TF_VAR_pubkey_path="/tmp/mykey.pub"

Your SSH client works in tandem with session-manager-plugin. You can add the following section to your local SSH configuration file (i.e. ~/.ssh/config) so it allows the session manager proxies the SSH session for hostnames matching i-* and mi-*.

host i-* mi-*
    ProxyCommand sh -c "aws ssm start-session --target %h --document-name AWS-StartSSHSession --parameters 'portNumber=%p'"
    IdentityFile ~/.ssh/id_rsa
    User ec2-user
Then you will be able to directly ssh to an instance by its instance ID, even if the instance does not have a public IP. It will use Linux user ec2-user, whose public key has been pre-loaded authorized public key.

Use web-based terminal

Orthweb automaically configures the permission required for EC2 instances to connect to AWS system manager.

Log on to AWS console, from AWS System Manager in your region, on the left-hand pannel, under Node Management, select Fleet Manager. You should see your instances listed. Select the Node by the name, select Node actions and then Start terminal session (under Connect). It will take you to a web-based command console and logged in as ssm-user.

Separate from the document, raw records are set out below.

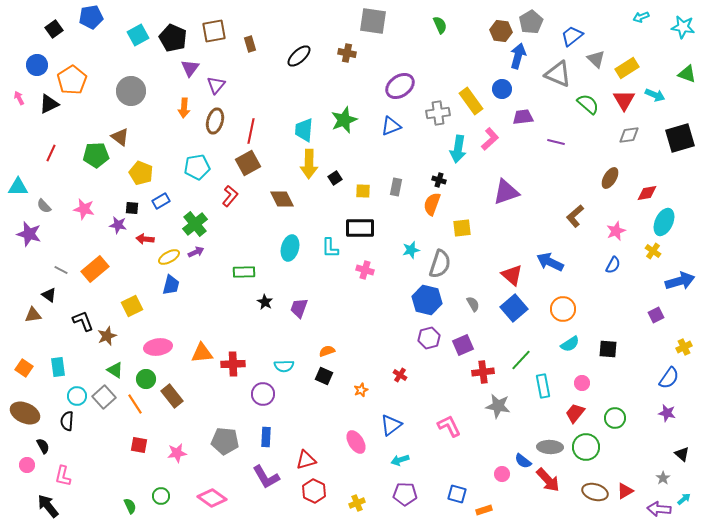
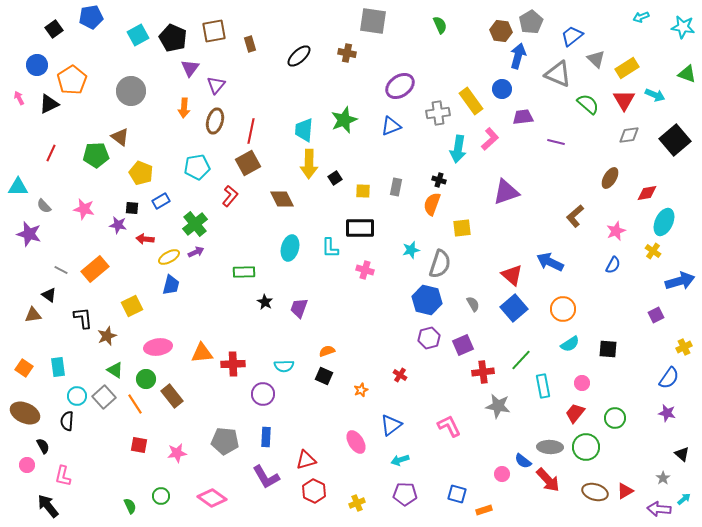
black square at (680, 138): moved 5 px left, 2 px down; rotated 24 degrees counterclockwise
black L-shape at (83, 321): moved 3 px up; rotated 15 degrees clockwise
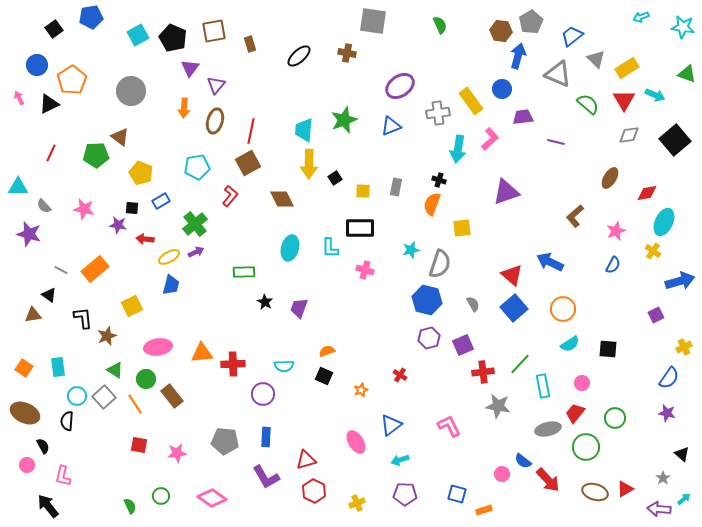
green line at (521, 360): moved 1 px left, 4 px down
gray ellipse at (550, 447): moved 2 px left, 18 px up; rotated 15 degrees counterclockwise
red triangle at (625, 491): moved 2 px up
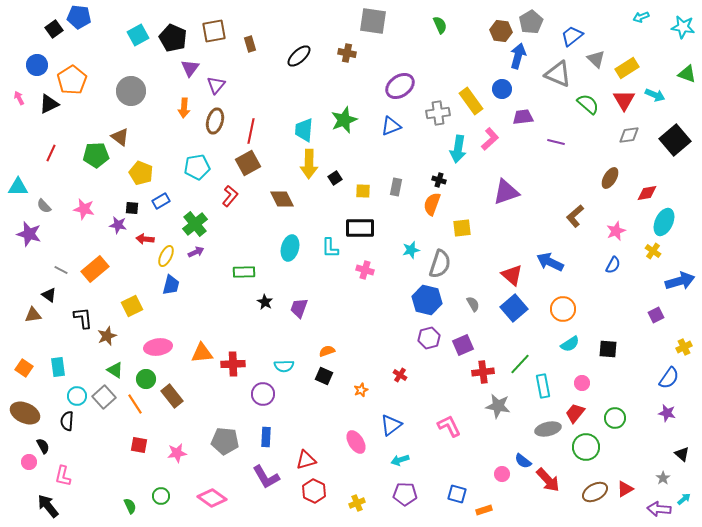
blue pentagon at (91, 17): moved 12 px left; rotated 15 degrees clockwise
yellow ellipse at (169, 257): moved 3 px left, 1 px up; rotated 35 degrees counterclockwise
pink circle at (27, 465): moved 2 px right, 3 px up
brown ellipse at (595, 492): rotated 45 degrees counterclockwise
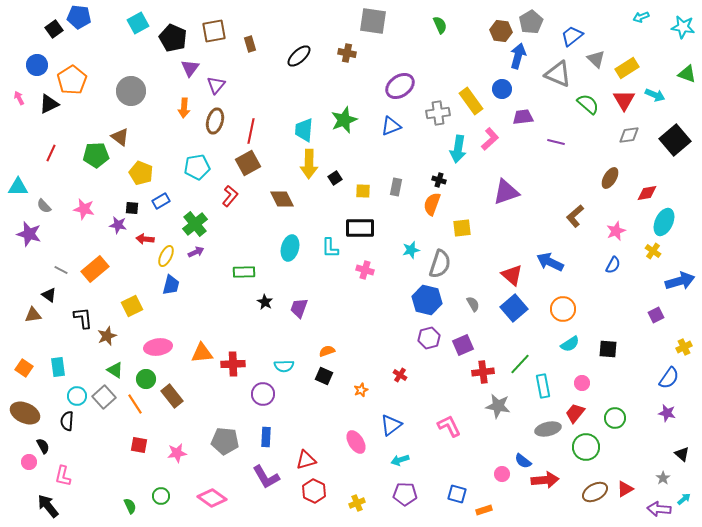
cyan square at (138, 35): moved 12 px up
red arrow at (548, 480): moved 3 px left; rotated 52 degrees counterclockwise
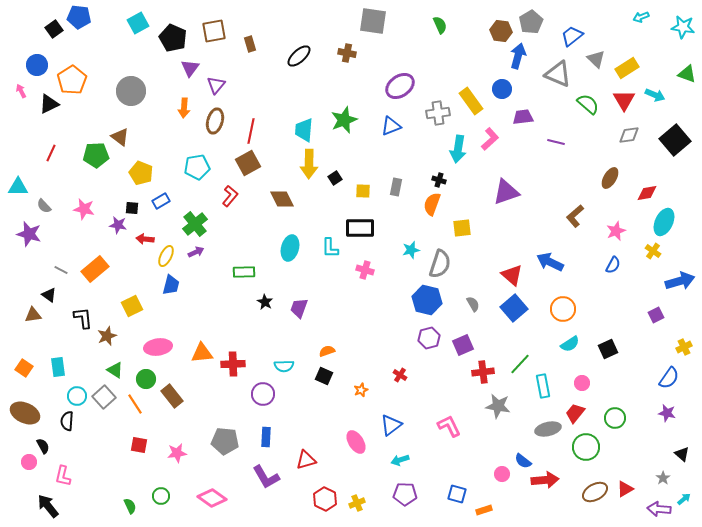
pink arrow at (19, 98): moved 2 px right, 7 px up
black square at (608, 349): rotated 30 degrees counterclockwise
red hexagon at (314, 491): moved 11 px right, 8 px down
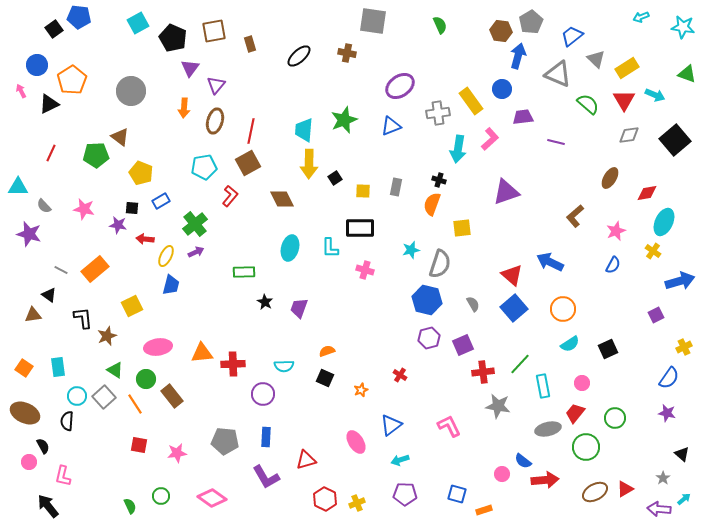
cyan pentagon at (197, 167): moved 7 px right
black square at (324, 376): moved 1 px right, 2 px down
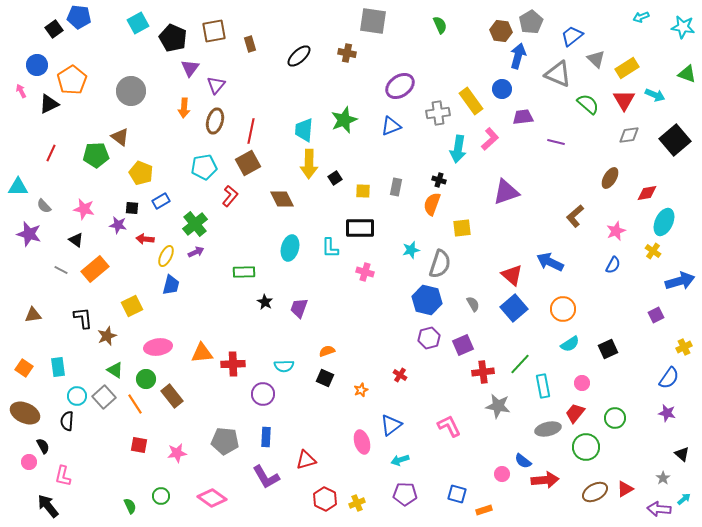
pink cross at (365, 270): moved 2 px down
black triangle at (49, 295): moved 27 px right, 55 px up
pink ellipse at (356, 442): moved 6 px right; rotated 15 degrees clockwise
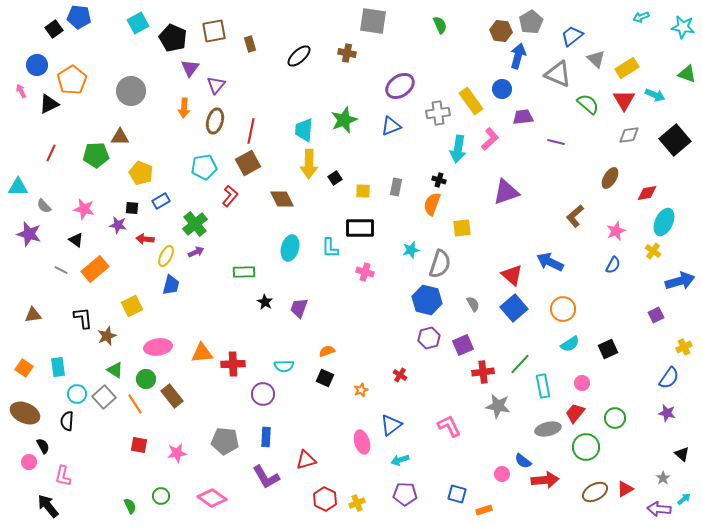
brown triangle at (120, 137): rotated 36 degrees counterclockwise
cyan circle at (77, 396): moved 2 px up
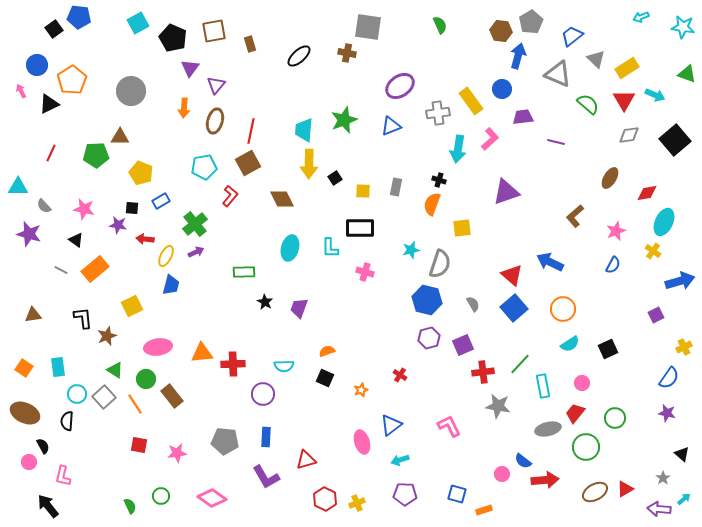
gray square at (373, 21): moved 5 px left, 6 px down
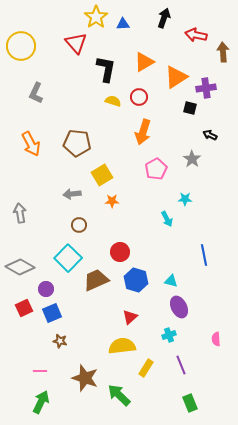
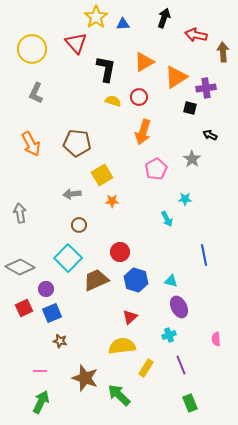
yellow circle at (21, 46): moved 11 px right, 3 px down
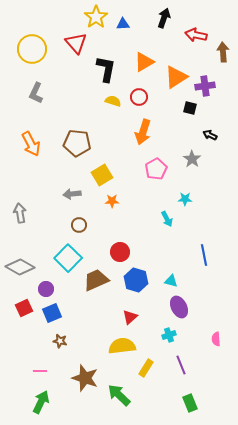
purple cross at (206, 88): moved 1 px left, 2 px up
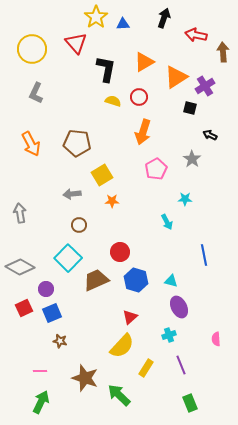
purple cross at (205, 86): rotated 24 degrees counterclockwise
cyan arrow at (167, 219): moved 3 px down
yellow semicircle at (122, 346): rotated 140 degrees clockwise
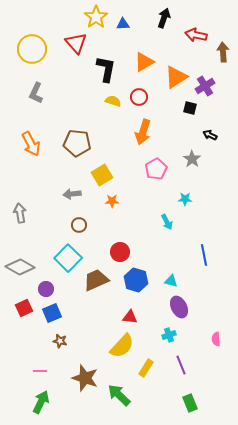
red triangle at (130, 317): rotated 49 degrees clockwise
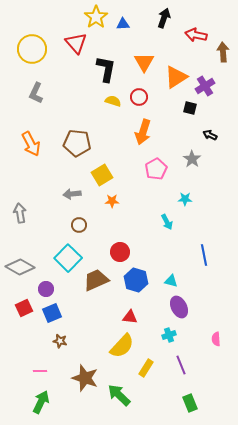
orange triangle at (144, 62): rotated 30 degrees counterclockwise
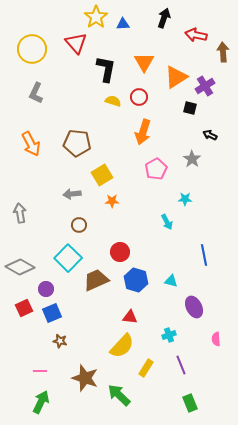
purple ellipse at (179, 307): moved 15 px right
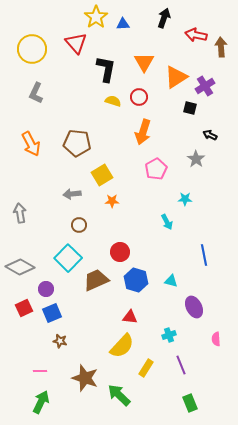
brown arrow at (223, 52): moved 2 px left, 5 px up
gray star at (192, 159): moved 4 px right
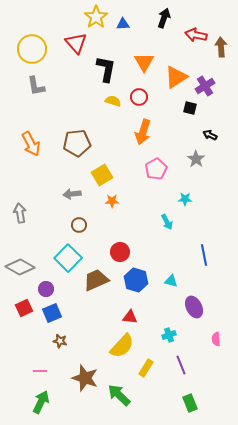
gray L-shape at (36, 93): moved 7 px up; rotated 35 degrees counterclockwise
brown pentagon at (77, 143): rotated 12 degrees counterclockwise
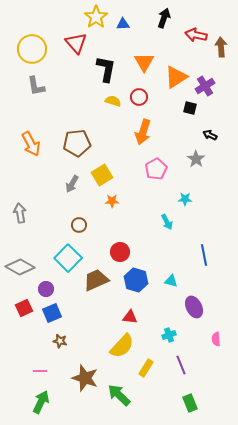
gray arrow at (72, 194): moved 10 px up; rotated 54 degrees counterclockwise
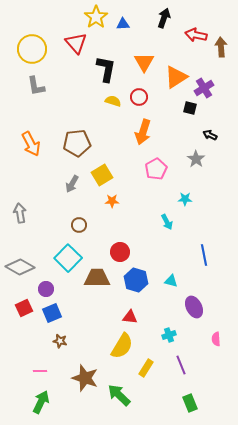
purple cross at (205, 86): moved 1 px left, 2 px down
brown trapezoid at (96, 280): moved 1 px right, 2 px up; rotated 24 degrees clockwise
yellow semicircle at (122, 346): rotated 12 degrees counterclockwise
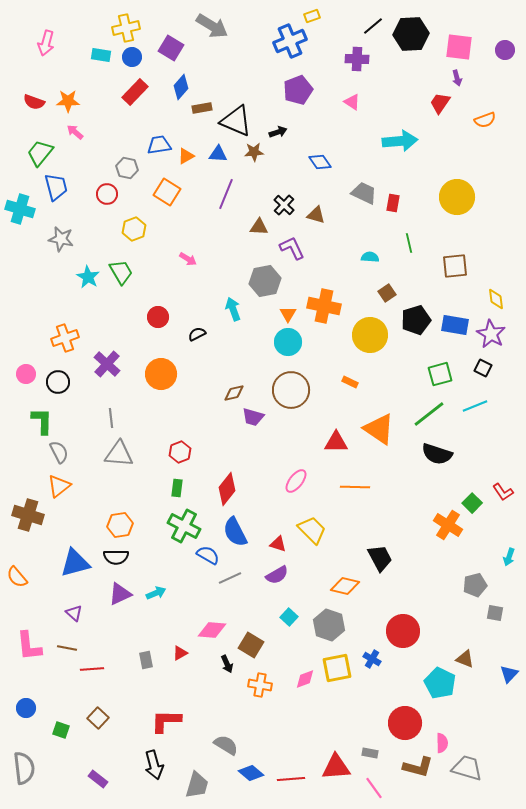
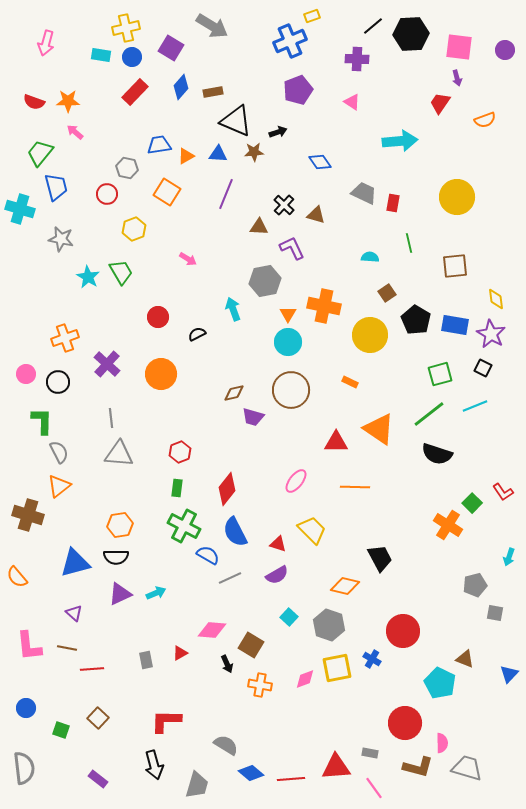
brown rectangle at (202, 108): moved 11 px right, 16 px up
black pentagon at (416, 320): rotated 24 degrees counterclockwise
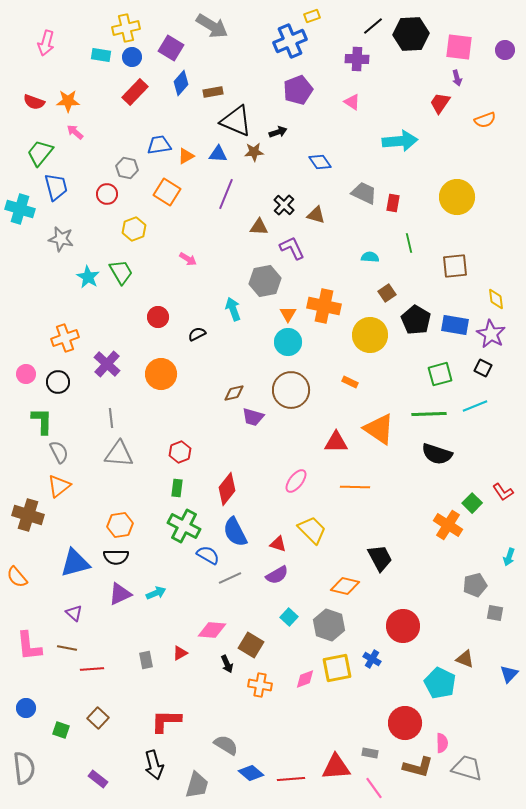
blue diamond at (181, 87): moved 4 px up
green line at (429, 414): rotated 36 degrees clockwise
red circle at (403, 631): moved 5 px up
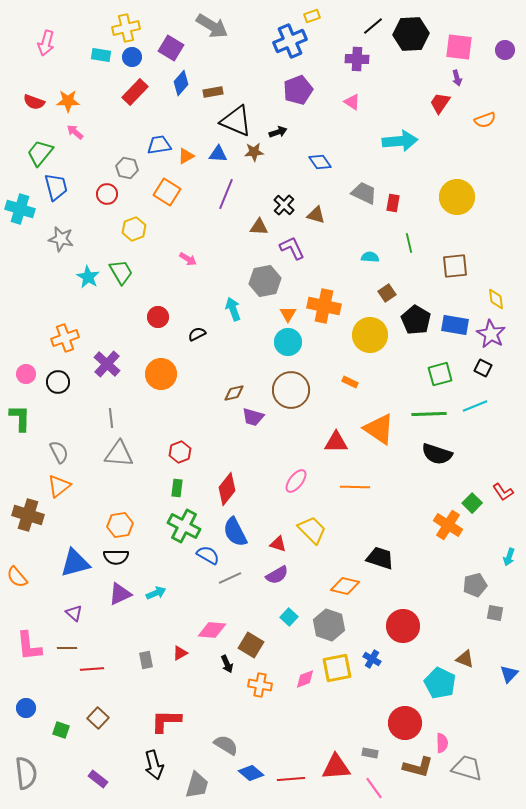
green L-shape at (42, 421): moved 22 px left, 3 px up
black trapezoid at (380, 558): rotated 44 degrees counterclockwise
brown line at (67, 648): rotated 12 degrees counterclockwise
gray semicircle at (24, 768): moved 2 px right, 5 px down
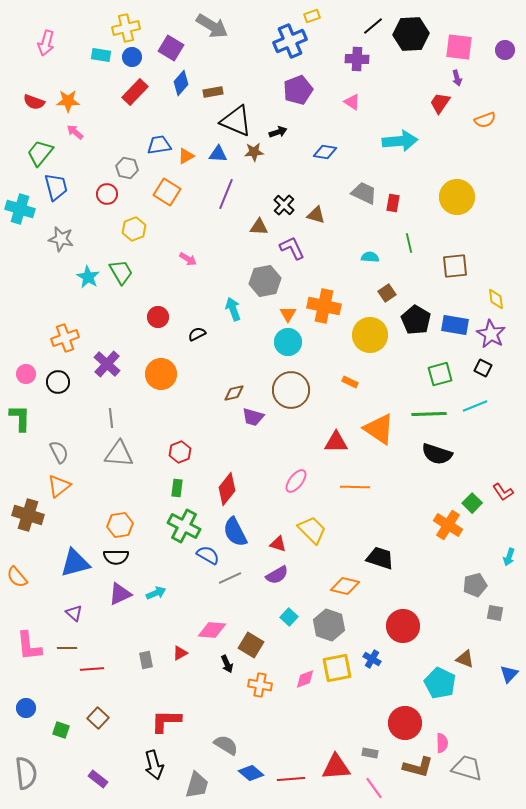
blue diamond at (320, 162): moved 5 px right, 10 px up; rotated 45 degrees counterclockwise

You can switch to our ec2-user with sudo commands:

sh-4.2$ sudo -s
[root@ip-172-27-3-138 bin]# su - ec2-user
Last login: Wed Nov 23 22:02:57 UTC 2022 from localhost on pts/0
[ec2-user@ip-172-27-3-138 ~]$

Both mechanisms are enabled by default in the Terraform template.

Custom deployment options

This project comes with working default but you can customize it in certain ways, by modifying the variable file terraform.tfvars. The variables are self-explanatory and defined in variables.tf file.

variable description
network_config Adjust the networking configuration (e.g. CIDRs, sizing) and specify interface endpoints to enable if required.
provider_tags Adjust the resource tags to apply to every resources deployed through the Terraform template
deployment_options Adjust the deployment specification. For example, use a different instance size, configuration repo, and have your own site name

If you use BYO DNS name, make sure to set the SiteName correctly. The value of site name, if set, is used in several configuration files for Orthanc. If it is set incorrectly, you will not be able to browse the orthanc Site correctly.